What’s A Manager And What’s A Leader?
A leader is someone who has an authentic concern for people. A manager is someone who worries about his boss.
Let’s tease this thought process out. The difference between an entrepreneur and someone who just runs a business is that the entrepreneur is consistently, authentically concerned with providing value; someone who just runs a business is worried about money.
We all have bills to pay, people who need our financial support, rent or mortgage worries, and a myriad of other concerns. Ultimately, it’s a matter of mindset and a matter of vision.
People lacking in imagination and creativity will always concern themselves with lower values. Like being happy. That’s shocking to you to learn it’s a lower value but hang in there.
Happiness is not a goal, it’s a condition and one that is quite certainly conditional. Having a vision and goals in business is about who you are, and the life you lead. If you have a vision for your life and authentically reside within your goals, you don’t have to monitor, fix and judge your level of happiness.
So, whether you’re starting out in the hopes of becoming someone who runs a small business or jumping into the fray as an entrepreneur―and you’re persistent―you may want to know how, and how much you can earn.
The how of this conversation can be summed up in one word. Time.
Gary W. Keller, the billionaire real estate entrepreneur and CEO of Keller Williams did not wake up one morning to the news that he was extraordinarily wealthy. It took time. And it took perseverance in the face of failure.
In his book, The One Thing, Keller writes, “When you see someone who has a lot of knowledge, they learned it over time. When you see someone who has a lot of skills, they developed them over time. When you see someone who has done a lot, they accomplished it over time. When you see someone who has a lot of money, they earned it over time.”
It takes time to learn and it takes time to develop your business model.

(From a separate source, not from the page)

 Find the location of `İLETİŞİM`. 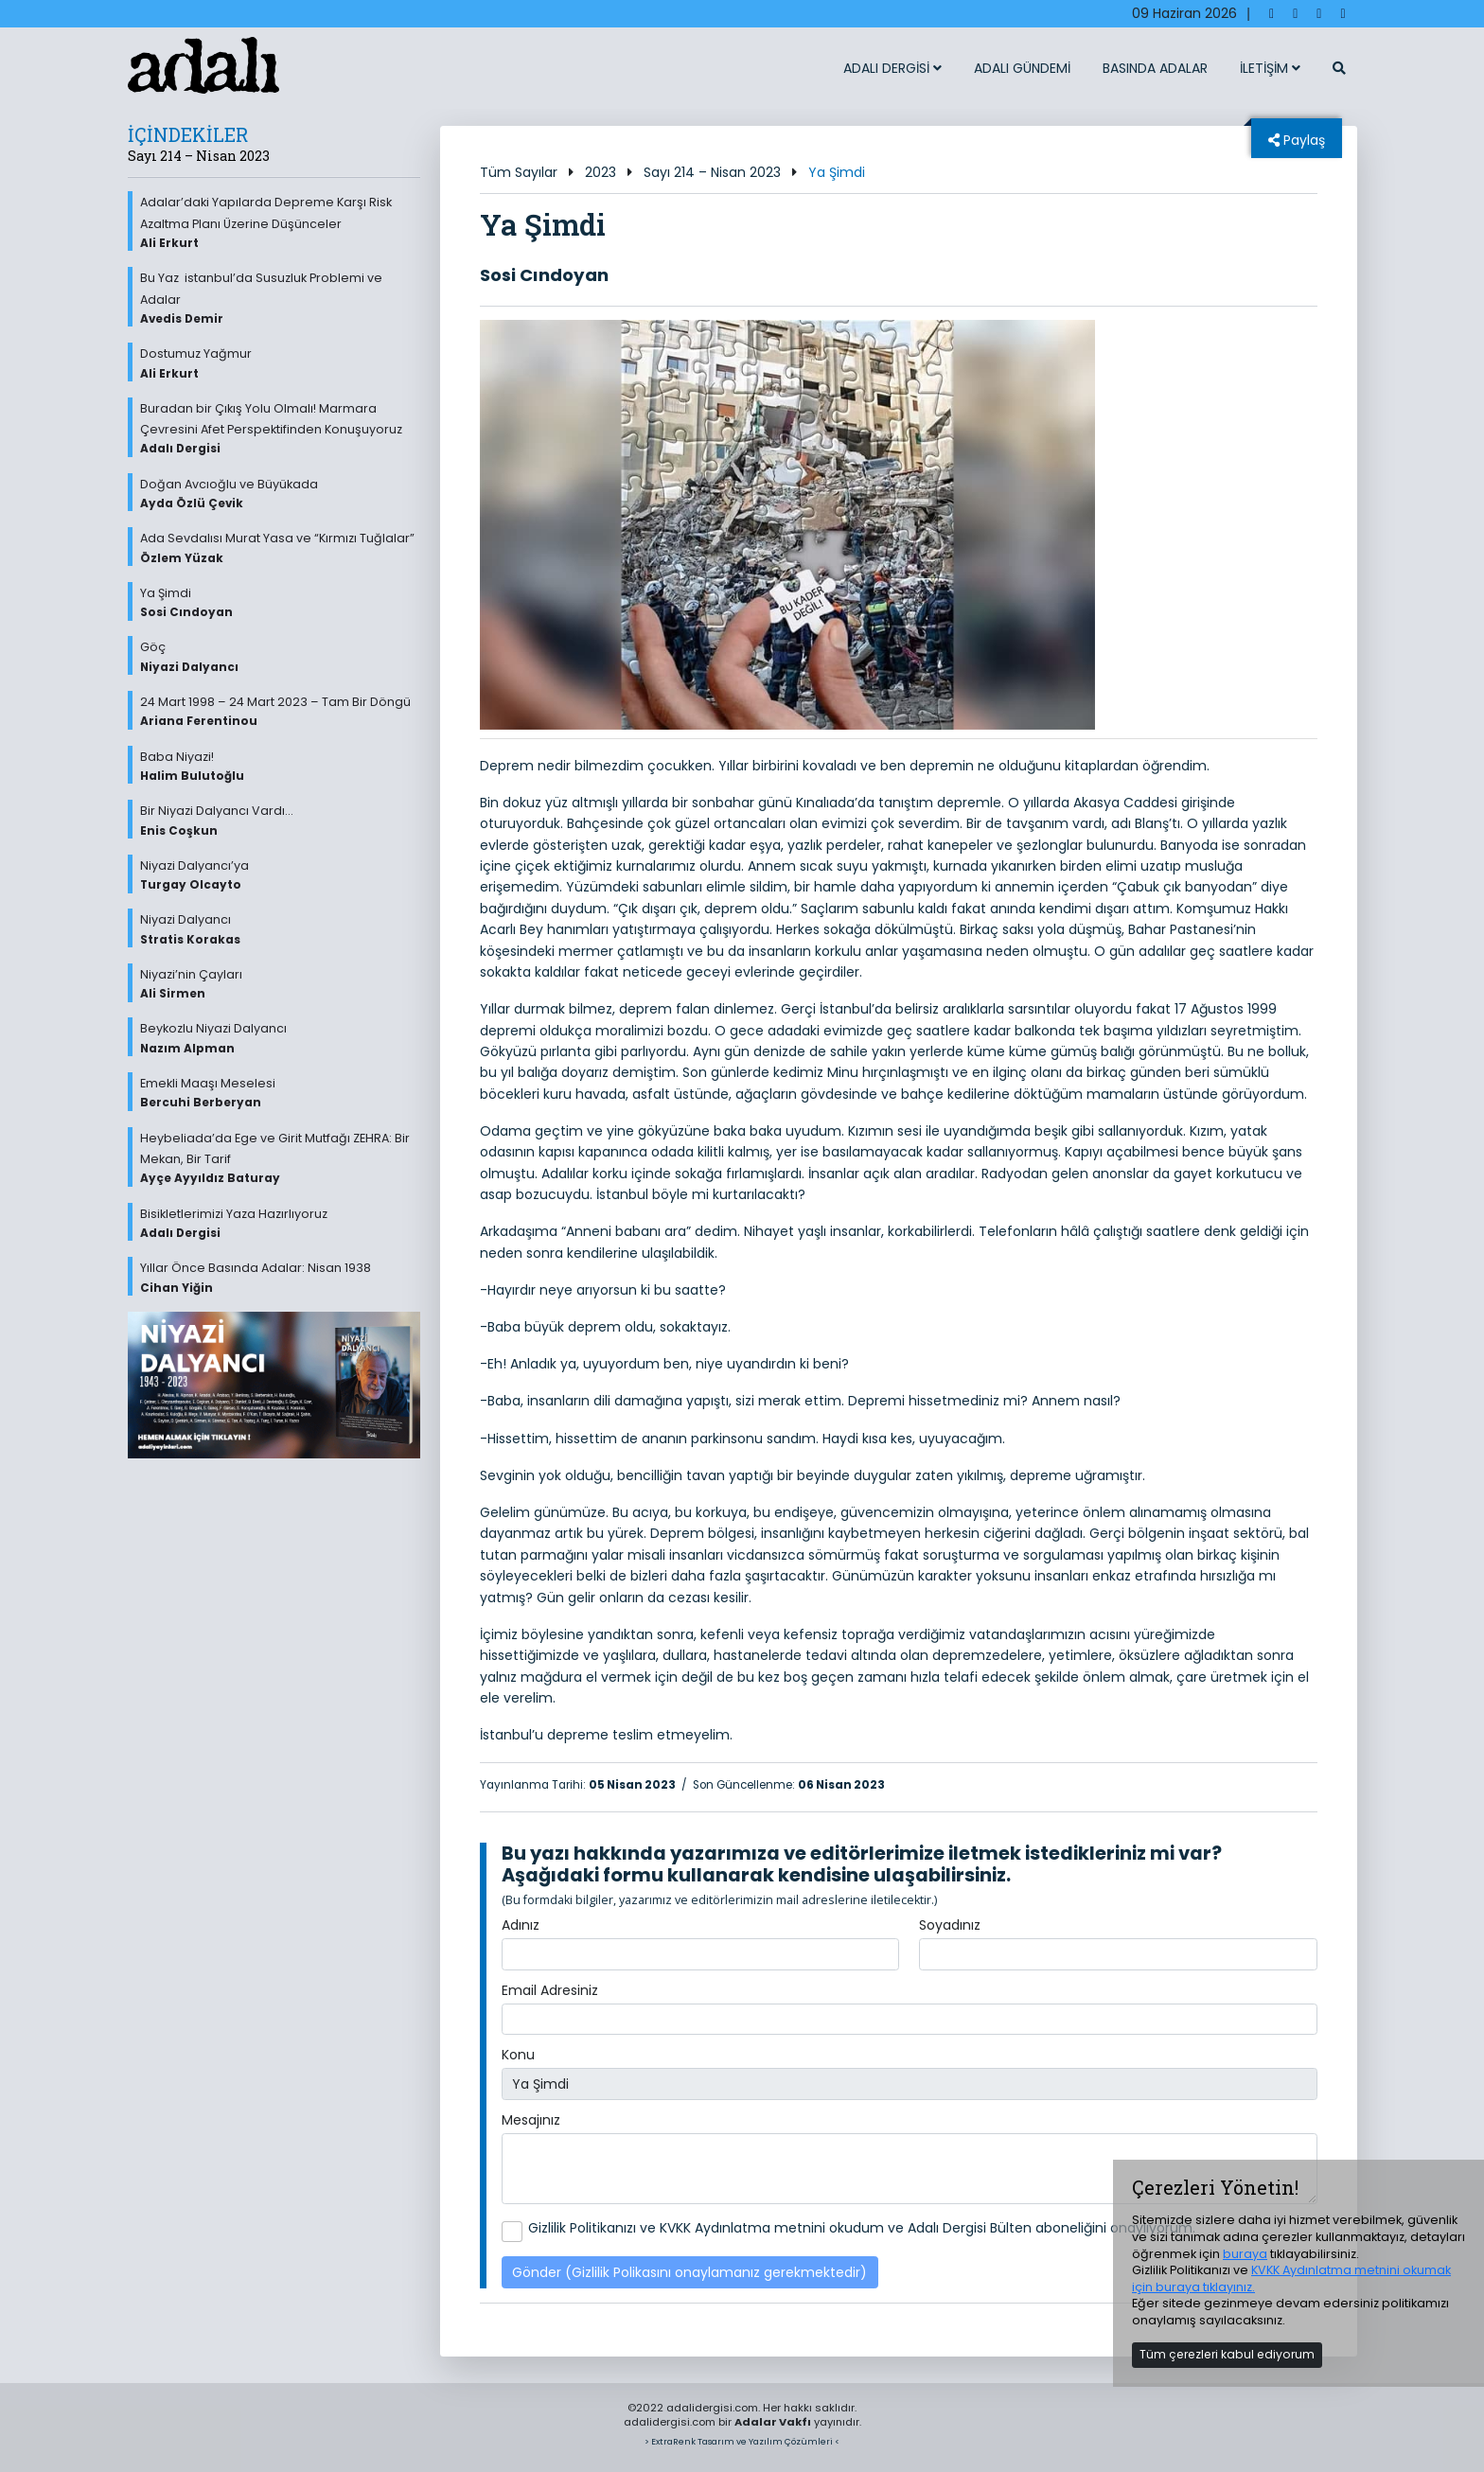

İLETİŞİM is located at coordinates (1270, 68).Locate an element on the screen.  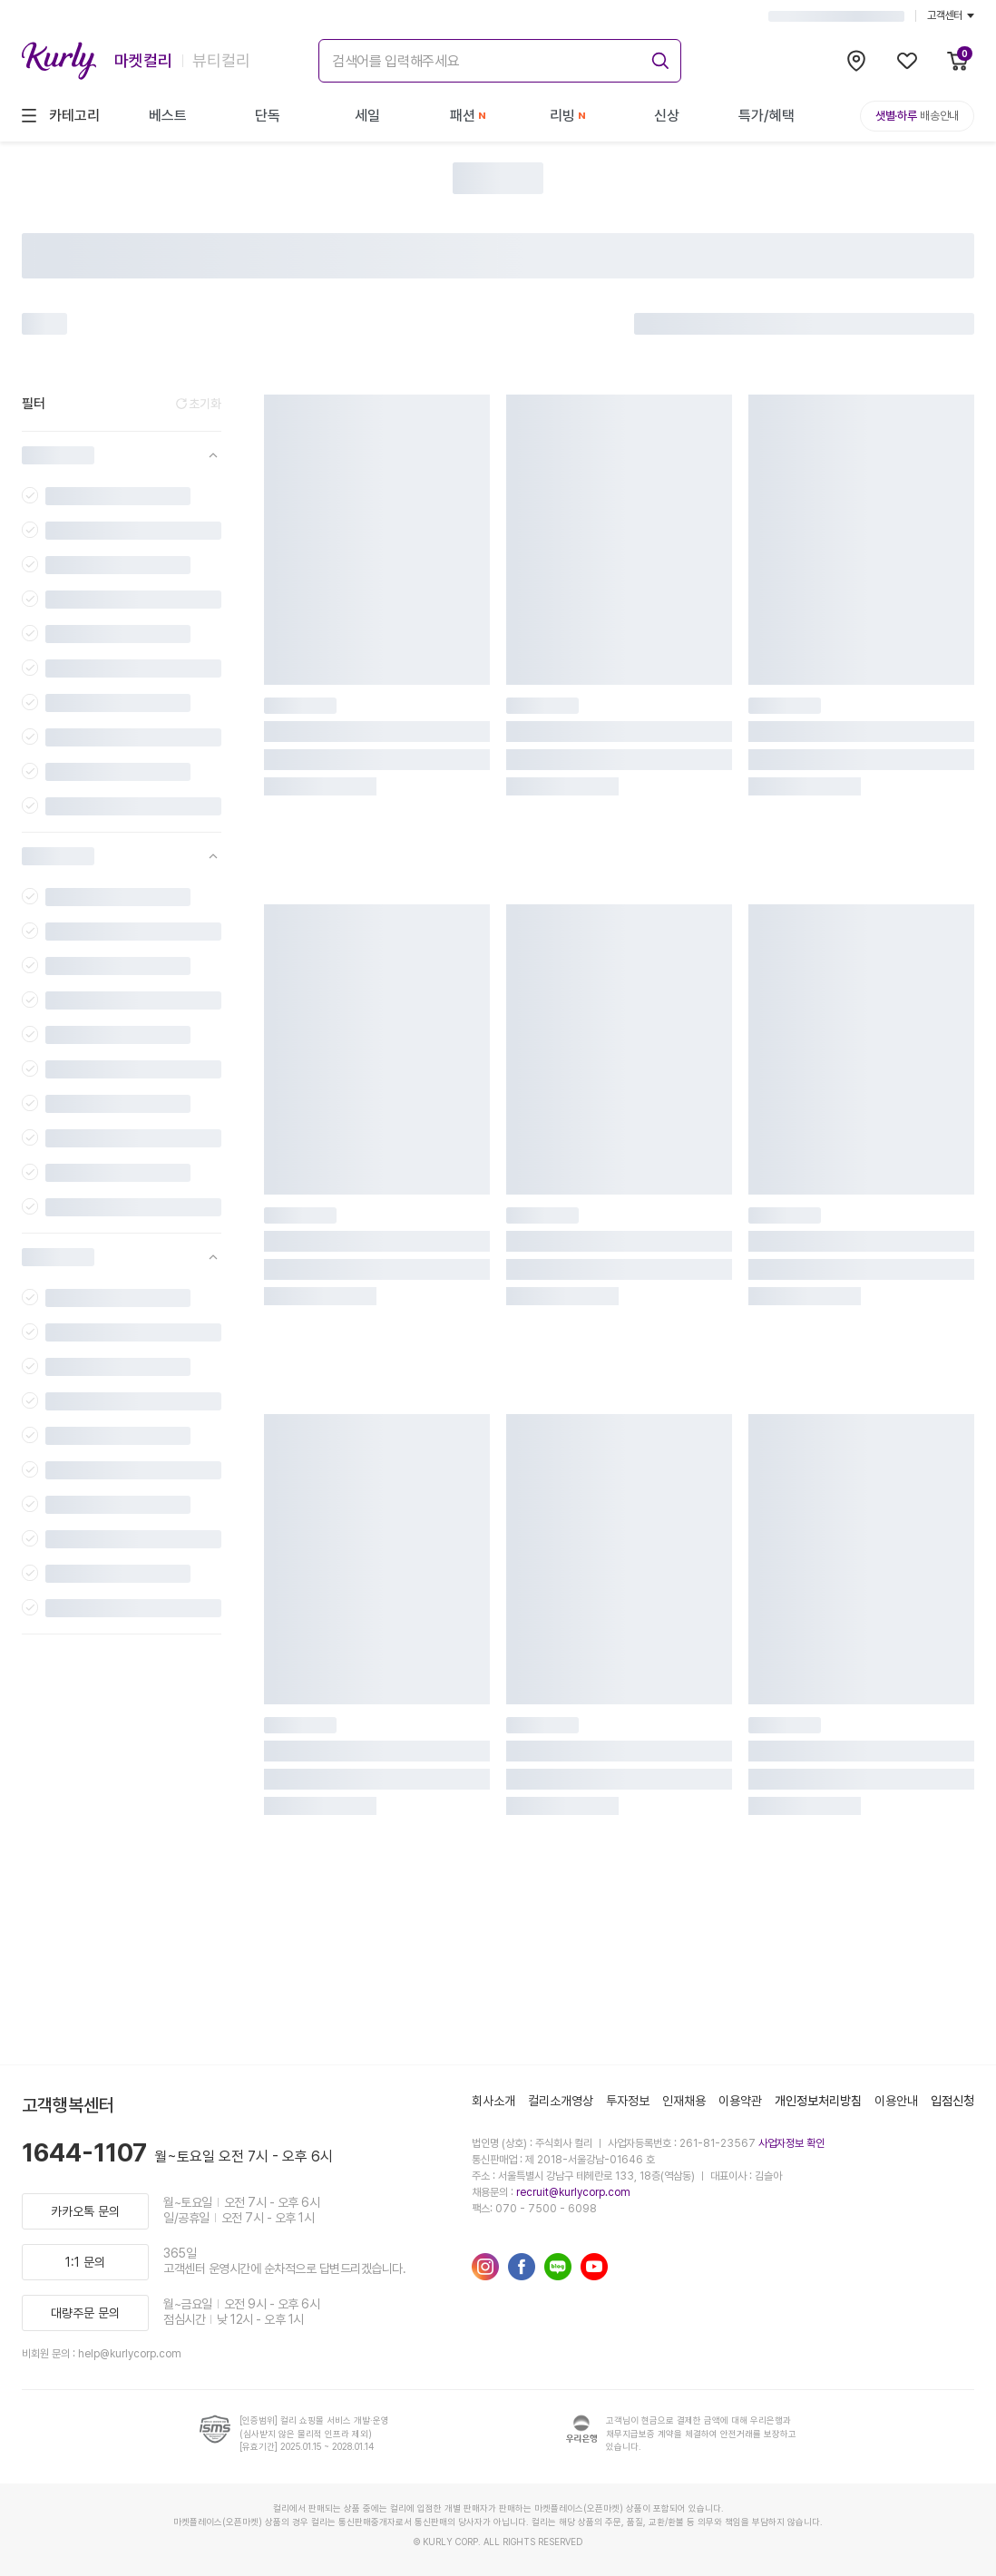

There are tons of them out there, and it takes time to wade through scams and get-rich-quick schemes to build the authenticity and appropriate self-awareness needed to succeed.
How Much You Can Earn
There are a lot of answers and ideas about the amount of money you can earn in small business or as an entrepreneur. You can find testimonials, statistics, and studies. The US Bureau of Census, the US Small Business association, and business.gov are full of resources.
How much you can earn depends on you. It depends on how hard you’re willing to work. What you earn depends on the business model you choose and how you handle failure. In the final analysis, you will earn who you are.